Veggie Garden Design Options

Once the site has been identified, the creative process can start. There are two basic styles for veggie garden design: formal and informal. Take time to decide on the style and get inspiration from magazines or from browsing the web.

A formal design has a central axis, with straight lines and geometrically shaped beds (rectangular, square or triangle). Paved or stone pathways establish the ground plan, which can be accentuated by arches. There is usually a focal point; a birdbath, bench or container grown shrub.
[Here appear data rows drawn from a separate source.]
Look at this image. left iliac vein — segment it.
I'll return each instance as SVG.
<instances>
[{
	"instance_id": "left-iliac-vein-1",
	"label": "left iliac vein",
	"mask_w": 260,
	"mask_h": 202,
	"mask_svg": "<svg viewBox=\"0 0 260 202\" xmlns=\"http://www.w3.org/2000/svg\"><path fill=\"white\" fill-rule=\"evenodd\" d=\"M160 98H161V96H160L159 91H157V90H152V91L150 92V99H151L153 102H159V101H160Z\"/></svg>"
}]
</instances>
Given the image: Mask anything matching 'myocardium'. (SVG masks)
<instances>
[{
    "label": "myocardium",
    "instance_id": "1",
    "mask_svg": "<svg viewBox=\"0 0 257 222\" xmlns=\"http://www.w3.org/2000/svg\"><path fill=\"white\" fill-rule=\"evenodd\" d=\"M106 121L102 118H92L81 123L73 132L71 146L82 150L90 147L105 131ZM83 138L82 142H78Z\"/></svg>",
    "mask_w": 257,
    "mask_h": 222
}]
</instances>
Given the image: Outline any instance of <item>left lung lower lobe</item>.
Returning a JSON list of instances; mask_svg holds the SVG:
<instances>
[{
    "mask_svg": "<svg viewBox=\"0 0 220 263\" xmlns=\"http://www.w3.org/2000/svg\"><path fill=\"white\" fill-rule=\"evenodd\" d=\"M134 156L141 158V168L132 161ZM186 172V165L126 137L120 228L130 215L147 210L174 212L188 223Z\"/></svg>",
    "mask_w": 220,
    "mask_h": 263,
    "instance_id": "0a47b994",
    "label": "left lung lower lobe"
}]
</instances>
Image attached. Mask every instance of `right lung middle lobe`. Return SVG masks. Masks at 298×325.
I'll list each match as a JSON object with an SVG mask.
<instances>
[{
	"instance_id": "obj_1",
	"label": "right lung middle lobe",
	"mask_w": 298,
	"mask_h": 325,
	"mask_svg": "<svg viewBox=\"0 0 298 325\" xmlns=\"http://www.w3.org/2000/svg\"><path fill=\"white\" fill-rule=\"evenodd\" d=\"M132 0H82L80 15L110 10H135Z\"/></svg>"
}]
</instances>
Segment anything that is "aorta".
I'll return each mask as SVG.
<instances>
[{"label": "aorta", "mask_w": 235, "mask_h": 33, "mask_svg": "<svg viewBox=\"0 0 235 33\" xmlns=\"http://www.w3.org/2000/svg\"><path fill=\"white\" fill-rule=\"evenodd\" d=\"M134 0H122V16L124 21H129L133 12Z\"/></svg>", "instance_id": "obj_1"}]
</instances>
The advantages of this design are:

  • Everything is accessible, for easy working and harvesting.
  • It is the best style for raised, built beds or terracing.
  • Because of its strong design, the garden always looks good, even between seasons.
  • Generally, one kind of vegetable is planted in each block, but with a border of companion herbs.

An informal design has more flowing lines, with curved beds and walkways. It may feel more exuberant and natural, especially if flowers are added to encourage pollinators. Accessibility could be a problem unless stepping-stones are used for entry into the beds, or keyhole beds are made.
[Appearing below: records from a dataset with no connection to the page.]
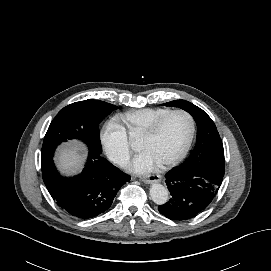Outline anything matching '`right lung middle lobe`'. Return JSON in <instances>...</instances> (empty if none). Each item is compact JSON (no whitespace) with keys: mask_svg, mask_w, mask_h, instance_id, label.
I'll list each match as a JSON object with an SVG mask.
<instances>
[{"mask_svg":"<svg viewBox=\"0 0 271 271\" xmlns=\"http://www.w3.org/2000/svg\"><path fill=\"white\" fill-rule=\"evenodd\" d=\"M115 109L117 106L99 100L75 102L64 107L48 128L41 158L53 156L57 145L72 138L84 141L89 150L101 153L99 123Z\"/></svg>","mask_w":271,"mask_h":271,"instance_id":"obj_1","label":"right lung middle lobe"}]
</instances>
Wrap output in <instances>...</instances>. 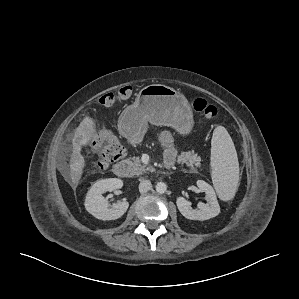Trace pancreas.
I'll return each instance as SVG.
<instances>
[{"instance_id": "1", "label": "pancreas", "mask_w": 299, "mask_h": 299, "mask_svg": "<svg viewBox=\"0 0 299 299\" xmlns=\"http://www.w3.org/2000/svg\"><path fill=\"white\" fill-rule=\"evenodd\" d=\"M128 163L132 167L133 175H142L153 170L143 164L139 157L128 159ZM178 163L186 164L191 172H196V168L201 167V157L193 152H181L178 156Z\"/></svg>"}]
</instances>
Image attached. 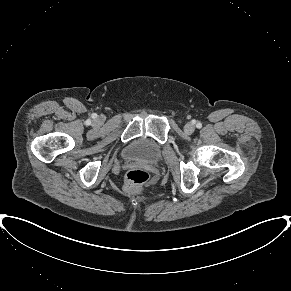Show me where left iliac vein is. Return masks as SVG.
Masks as SVG:
<instances>
[{"label":"left iliac vein","mask_w":291,"mask_h":291,"mask_svg":"<svg viewBox=\"0 0 291 291\" xmlns=\"http://www.w3.org/2000/svg\"><path fill=\"white\" fill-rule=\"evenodd\" d=\"M195 130V127L192 123H187L185 126H184V131L187 133V134H191L193 133Z\"/></svg>","instance_id":"1"}]
</instances>
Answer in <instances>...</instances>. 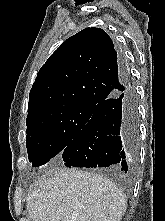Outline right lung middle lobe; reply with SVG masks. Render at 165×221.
Returning <instances> with one entry per match:
<instances>
[{"label": "right lung middle lobe", "mask_w": 165, "mask_h": 221, "mask_svg": "<svg viewBox=\"0 0 165 221\" xmlns=\"http://www.w3.org/2000/svg\"><path fill=\"white\" fill-rule=\"evenodd\" d=\"M93 112V106L70 105L42 110L28 117L26 147L32 166H41L61 154Z\"/></svg>", "instance_id": "1"}]
</instances>
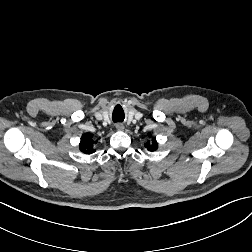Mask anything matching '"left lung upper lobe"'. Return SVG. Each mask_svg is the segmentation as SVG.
<instances>
[{
  "label": "left lung upper lobe",
  "mask_w": 252,
  "mask_h": 252,
  "mask_svg": "<svg viewBox=\"0 0 252 252\" xmlns=\"http://www.w3.org/2000/svg\"><path fill=\"white\" fill-rule=\"evenodd\" d=\"M145 147L150 150V151H155L157 149V143H156V139L152 138V140L148 141L145 143Z\"/></svg>",
  "instance_id": "obj_1"
}]
</instances>
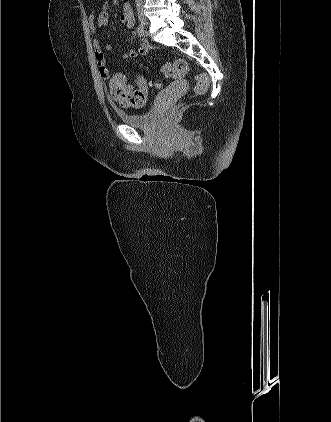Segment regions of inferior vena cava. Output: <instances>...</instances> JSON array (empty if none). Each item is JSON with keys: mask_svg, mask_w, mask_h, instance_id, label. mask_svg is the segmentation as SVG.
I'll return each mask as SVG.
<instances>
[{"mask_svg": "<svg viewBox=\"0 0 331 422\" xmlns=\"http://www.w3.org/2000/svg\"><path fill=\"white\" fill-rule=\"evenodd\" d=\"M137 11L142 9L143 0H135Z\"/></svg>", "mask_w": 331, "mask_h": 422, "instance_id": "1", "label": "inferior vena cava"}]
</instances>
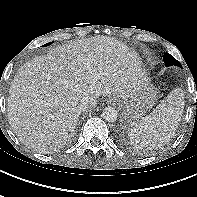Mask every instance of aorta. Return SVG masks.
Segmentation results:
<instances>
[{"label":"aorta","instance_id":"aorta-1","mask_svg":"<svg viewBox=\"0 0 197 197\" xmlns=\"http://www.w3.org/2000/svg\"><path fill=\"white\" fill-rule=\"evenodd\" d=\"M117 111L112 107H107L102 112V117L108 122H115L117 119Z\"/></svg>","mask_w":197,"mask_h":197}]
</instances>
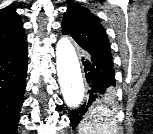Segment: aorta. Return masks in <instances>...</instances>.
I'll return each instance as SVG.
<instances>
[{"instance_id": "762f6f07", "label": "aorta", "mask_w": 153, "mask_h": 134, "mask_svg": "<svg viewBox=\"0 0 153 134\" xmlns=\"http://www.w3.org/2000/svg\"><path fill=\"white\" fill-rule=\"evenodd\" d=\"M56 67L61 92L69 107H78L83 101L85 86L76 50L67 37L56 45Z\"/></svg>"}]
</instances>
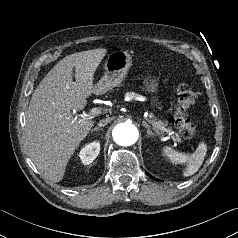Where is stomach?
Segmentation results:
<instances>
[{"instance_id": "0dacf381", "label": "stomach", "mask_w": 238, "mask_h": 238, "mask_svg": "<svg viewBox=\"0 0 238 238\" xmlns=\"http://www.w3.org/2000/svg\"><path fill=\"white\" fill-rule=\"evenodd\" d=\"M132 66V56L127 51H114L108 55L105 61V73L95 85L97 94H104L117 87L126 77ZM147 90L150 93L157 91L158 84L155 81L147 82Z\"/></svg>"}]
</instances>
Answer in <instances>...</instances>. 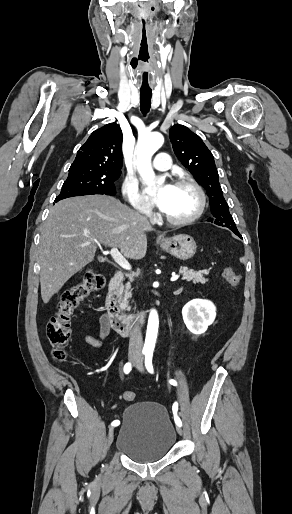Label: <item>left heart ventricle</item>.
<instances>
[{
  "label": "left heart ventricle",
  "mask_w": 292,
  "mask_h": 514,
  "mask_svg": "<svg viewBox=\"0 0 292 514\" xmlns=\"http://www.w3.org/2000/svg\"><path fill=\"white\" fill-rule=\"evenodd\" d=\"M197 206V196L189 187L174 186L163 212L172 218L189 216Z\"/></svg>",
  "instance_id": "obj_1"
}]
</instances>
The advantages of this design are:

  • It needs less initial structural work, making it quicker to establish and more affordable.
  • It is usually easier and less costly to maintain.
  • It is easier to change, especially as time goes by and needs change or the surrounding garden changes (more shade etc).
  • It lends itself to mixed cropping and companion planting.

A mix of formal and informal design can accommodate keyhole beds, eco-circles, square-foot gardens and mandala gardens. They generally combine the benefits of both formal and informal gardens and they maximise space.
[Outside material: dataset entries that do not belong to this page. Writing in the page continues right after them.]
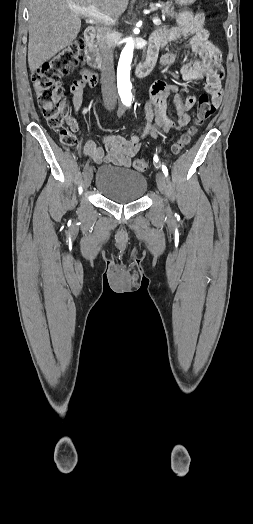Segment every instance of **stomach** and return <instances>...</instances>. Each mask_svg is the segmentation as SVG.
I'll list each match as a JSON object with an SVG mask.
<instances>
[{
    "instance_id": "0dacf381",
    "label": "stomach",
    "mask_w": 253,
    "mask_h": 524,
    "mask_svg": "<svg viewBox=\"0 0 253 524\" xmlns=\"http://www.w3.org/2000/svg\"><path fill=\"white\" fill-rule=\"evenodd\" d=\"M176 3L180 4V5H191L193 4L196 0H174Z\"/></svg>"
}]
</instances>
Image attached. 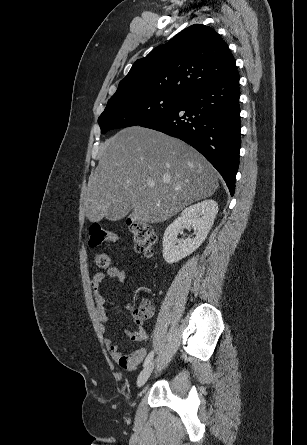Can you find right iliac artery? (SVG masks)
Instances as JSON below:
<instances>
[{
  "label": "right iliac artery",
  "instance_id": "1",
  "mask_svg": "<svg viewBox=\"0 0 307 445\" xmlns=\"http://www.w3.org/2000/svg\"><path fill=\"white\" fill-rule=\"evenodd\" d=\"M153 356H154V351H151V352L147 355V357H146V359H145V361H144V364H143L144 367L147 366V365L151 362Z\"/></svg>",
  "mask_w": 307,
  "mask_h": 445
}]
</instances>
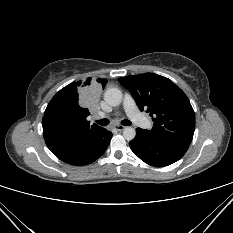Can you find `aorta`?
<instances>
[{"instance_id":"1","label":"aorta","mask_w":233,"mask_h":233,"mask_svg":"<svg viewBox=\"0 0 233 233\" xmlns=\"http://www.w3.org/2000/svg\"><path fill=\"white\" fill-rule=\"evenodd\" d=\"M123 99L122 92L117 88H108L104 93V100L110 106H118ZM123 136L126 140L131 141L136 136V131L132 127H126L123 130Z\"/></svg>"}]
</instances>
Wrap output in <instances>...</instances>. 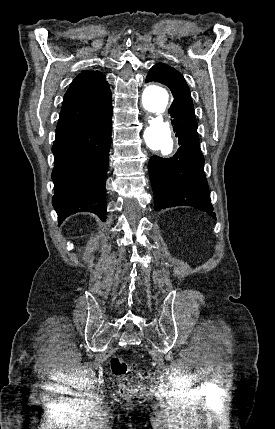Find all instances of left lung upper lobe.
Here are the masks:
<instances>
[{
  "instance_id": "1",
  "label": "left lung upper lobe",
  "mask_w": 275,
  "mask_h": 429,
  "mask_svg": "<svg viewBox=\"0 0 275 429\" xmlns=\"http://www.w3.org/2000/svg\"><path fill=\"white\" fill-rule=\"evenodd\" d=\"M153 67H164V68H169V69H173V70H175L174 68H172V67H170V66H168V65H166V64H164V63L156 64V65H155V66H153Z\"/></svg>"
}]
</instances>
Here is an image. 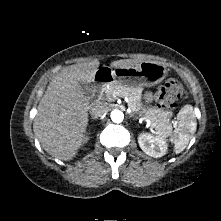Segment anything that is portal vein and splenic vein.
<instances>
[{
	"mask_svg": "<svg viewBox=\"0 0 221 221\" xmlns=\"http://www.w3.org/2000/svg\"><path fill=\"white\" fill-rule=\"evenodd\" d=\"M147 124H148V125H150V124H151L150 120H147ZM175 124H176V122H175Z\"/></svg>",
	"mask_w": 221,
	"mask_h": 221,
	"instance_id": "18ae733b",
	"label": "portal vein and splenic vein"
}]
</instances>
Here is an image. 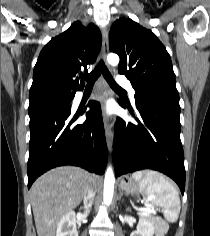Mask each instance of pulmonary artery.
<instances>
[{
    "instance_id": "pulmonary-artery-1",
    "label": "pulmonary artery",
    "mask_w": 210,
    "mask_h": 236,
    "mask_svg": "<svg viewBox=\"0 0 210 236\" xmlns=\"http://www.w3.org/2000/svg\"><path fill=\"white\" fill-rule=\"evenodd\" d=\"M117 82L121 87H124L129 91L130 96H131V100H132L133 104H135V98H134L135 91H134L130 81L123 76H119L117 78ZM80 95H81V93H80Z\"/></svg>"
}]
</instances>
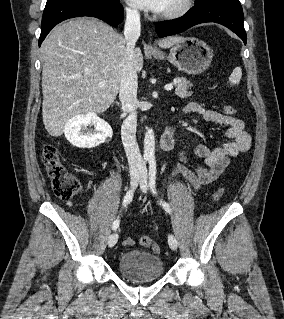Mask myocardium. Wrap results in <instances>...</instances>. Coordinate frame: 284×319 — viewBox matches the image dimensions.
Here are the masks:
<instances>
[{
	"label": "myocardium",
	"instance_id": "f54148a6",
	"mask_svg": "<svg viewBox=\"0 0 284 319\" xmlns=\"http://www.w3.org/2000/svg\"><path fill=\"white\" fill-rule=\"evenodd\" d=\"M194 0H182L178 7L163 13H158L157 17L164 20L178 19L186 15L192 8Z\"/></svg>",
	"mask_w": 284,
	"mask_h": 319
}]
</instances>
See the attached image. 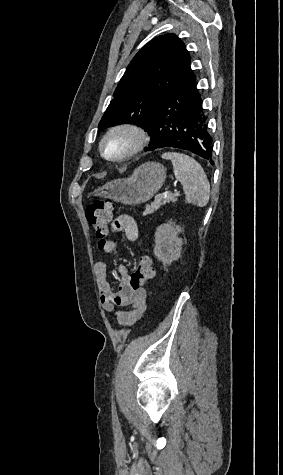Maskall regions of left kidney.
Returning <instances> with one entry per match:
<instances>
[{"label": "left kidney", "mask_w": 283, "mask_h": 475, "mask_svg": "<svg viewBox=\"0 0 283 475\" xmlns=\"http://www.w3.org/2000/svg\"><path fill=\"white\" fill-rule=\"evenodd\" d=\"M181 232V226H175V222L158 226L155 232L154 253L163 265H171L174 259L180 257L183 239L178 238V234Z\"/></svg>", "instance_id": "left-kidney-1"}]
</instances>
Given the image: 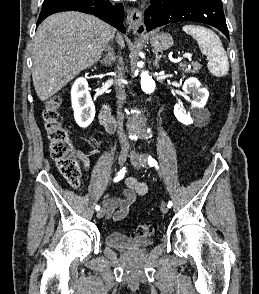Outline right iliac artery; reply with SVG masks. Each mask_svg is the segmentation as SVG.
Masks as SVG:
<instances>
[{
	"instance_id": "obj_1",
	"label": "right iliac artery",
	"mask_w": 259,
	"mask_h": 294,
	"mask_svg": "<svg viewBox=\"0 0 259 294\" xmlns=\"http://www.w3.org/2000/svg\"><path fill=\"white\" fill-rule=\"evenodd\" d=\"M126 173V168L123 167L118 173L117 176L114 178L115 182H118L119 180L123 179ZM95 209L98 211L100 210V206L96 205Z\"/></svg>"
}]
</instances>
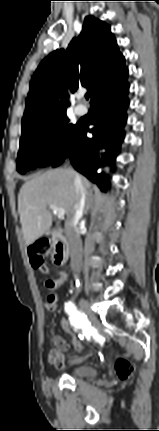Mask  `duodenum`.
<instances>
[{"mask_svg": "<svg viewBox=\"0 0 159 431\" xmlns=\"http://www.w3.org/2000/svg\"><path fill=\"white\" fill-rule=\"evenodd\" d=\"M51 242L54 248V263L57 266H61L66 262L69 255V246L67 240L61 233L54 232L51 236Z\"/></svg>", "mask_w": 159, "mask_h": 431, "instance_id": "1", "label": "duodenum"}]
</instances>
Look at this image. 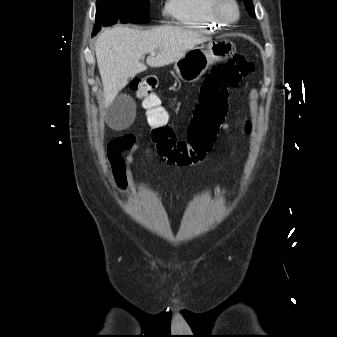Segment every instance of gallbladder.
Returning a JSON list of instances; mask_svg holds the SVG:
<instances>
[{"label":"gallbladder","instance_id":"gallbladder-1","mask_svg":"<svg viewBox=\"0 0 337 337\" xmlns=\"http://www.w3.org/2000/svg\"><path fill=\"white\" fill-rule=\"evenodd\" d=\"M135 117V102L129 95L116 97L107 110V123L113 129L128 127Z\"/></svg>","mask_w":337,"mask_h":337}]
</instances>
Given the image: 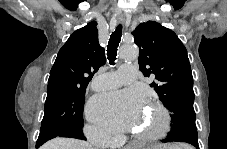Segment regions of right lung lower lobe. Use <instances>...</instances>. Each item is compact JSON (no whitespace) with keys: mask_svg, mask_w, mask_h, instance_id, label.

  • A mandala garden incorporates fruit, vegetables, herbs and companion planting. The circular design may be very formal with geometric beds, built pathways and central features (fountain, fruit tree). A more informal design may use keyhole beds which allows you to stand in the centre and work with the vegetables without standing on the soil. This prevents it from becoming compacted and its structure destroyed.
  • Eco-circle design consists of a single 1m diameter circle or three 1m diameter circles that connect but don’t overlap to form a clover leaf circle. This is a useful style for square spaces. A 20cm diameter pot with drainage holes is sunk in the centre of each circle and vegetables are planted about 15cm from the pot. The veggies are watered by filling the pot with water, which drains out at root level. This is a water-wise garden that also allows for natural pest control through companion planting.
  • Square-foot gardens are 1m x 1m, further divided up into a grid with each block corresponding roughly to the size of a foot. This provides enough space for 9 – 16 different crops, so companion planting and diversity are easy to achieve. The benefit of this bed is that you tend to sow what you need.

Putting Pen to Paper

There is no right or wrong way to lay out a veggie garden (I think). It can be drawn to scale or simply be a free-hand drawing. Whichever way, pace out your design on site, marking out beds and pathways. Flour or maize meal works well to indicate the lines. Even the most experienced landscapers admit that paper-perfect designs start to change when the garden is being made. The final part of the design is to fill in a detailed planting plan showing the exact position of each crop, including herbs.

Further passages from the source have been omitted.